Connolly Commemoration Held at Arbour Hill

Saturday May 14th saw dozens of people gather at Arbour Hill Cemetery in Dublin to mark the 106th anniversary of the execution of James Connolly.

Lasair Dhearg Dublin’s Dáithí Breathnach delivered the main oration. After welcoming those assembled, Dáithí called on Missy Chan to lay a wreath on behalf of Lasair Dhearg. This was followed by reading of the names of those executed by the British state in the weeks and months after the Rising, by Jenny Martin.

A moments silence was then held to honour James Connolly and all those who have given their lives in pursuit of Irish freedom, as a four person colour party lowered their flags at the monument.

Lasair Dhearg Colour Party
Lasair Dhearg Colour Party

Dáithí delivered the following oration to the assembled crowd:

“It is an honour and a privilege for me to speak here today on behalf of Lasair Dhearg at the gravesides of those who led the 1916 Rising, to mark the 106th anniversary of the executions of James Connolly and Sean MacDiarmada.

Dublin, with its long republican history, like so many other towns, cities and counties across Ireland, has good reason to be proud of its contribution in every phase of the struggle for national liberation. This was the city that took on the British Empire, declared a Republic, and held back the might of that Empire as it fought for our Sovereignty. In the early decades of the twentieth century this city was the driving force of revolutionary struggle in Ireland.

And so we gather in Dublin today to acknowledge the sacrifice of those who fought and died at Easter week, and to commemorate all those martyred for an Irish Socialist Republic.

One hundred and six years ago, at 12 noon on Easter Monday, the women and men of the Irish Citizen Army and the Irish Volunteers marched out together from Liberty Hall, the headquarters of the Irish Transport and General Workers Union.

As they moved off to take different parts of Dublin city, a detachment outside the G.P.O gathered to hear the Proclamation of the Irish Republic.

That document was both radical and visionary. It declared the right of the people of Ireland to the ownership of Ireland to be sovereign and indefeasible.

It guaranteed religious and civil liberty, equal rights and equal opportunities to all its citizens, and it declared its resolve to pursue the happiness and prosperity of the whole nation and to cherish all the children of the nation equally. It rejected the sectarian divisions fostered by the British government in the interests of maintaining its hold on Ireland.

One hundred and six years on, it is a vision that has yet to be realised.

Despite Britain’s vastly superior military forces, the Irish Volunteers and Irish Citizen Army fought courageously in defence of the Republic. Many paid the ultimate price for their stand and we are here today to pay our respects, to remember their sacrifice and to commit ourselves to the completion of the historic task of achieving Irish independence and socialism.

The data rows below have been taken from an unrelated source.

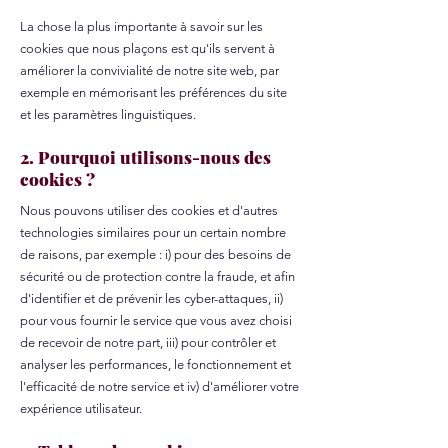
La chose la plus importante à savoir sur les
cookies que nous plaçons est qu'ils servent à
améliorer la convivialité de notre site web, par
exemple en mémorisant les préférences du site
et les paramètres linguistiques.
2. Pourquoi utilisons-nous des
cookies ?
Nous pouvons utiliser des cookies et d'autres
technologies similaires pour un certain nombre
de raisons, par exemple : i) pour des besoins de
sécurité ou de protection contre la fraude, et afin
d'identifier et de prévenir les cyber-attaques, ii)
pour vous fournir le service que vous avez choisi
de recevoir de notre part, iii) pour contrôler et
analyser les performances, le fonctionnement et
l'efficacité de notre service et iv) d'améliorer votre
expérience utilisateur.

Dáithí Breathnach delivers the main oration
Dáithí Breathnach delivers the main oration

While the British state violently suppressed the Rising, executed our leaders and interned thousands in prison camps, they could not kill or imprison the ideal that inspired it.

An ideal that 106 years later continues to thrive, and its adherents organise for a 32 county socialist republic.

For there is nothing normal about the Ireland of today. Though both failed statelets on this island would have you believe that peace has been achieved and therein lies our salvation, the facts would tell us otherwise.

For the Ireland of today is one firmly wedded to imperialism and the capitalist economic system.

There is nothing normal about the fact that thousands of British combat troops continue to occupy the Six Counties, supported by over 7,000 members of the paramilitary police and hundreds of British military intelligence agents.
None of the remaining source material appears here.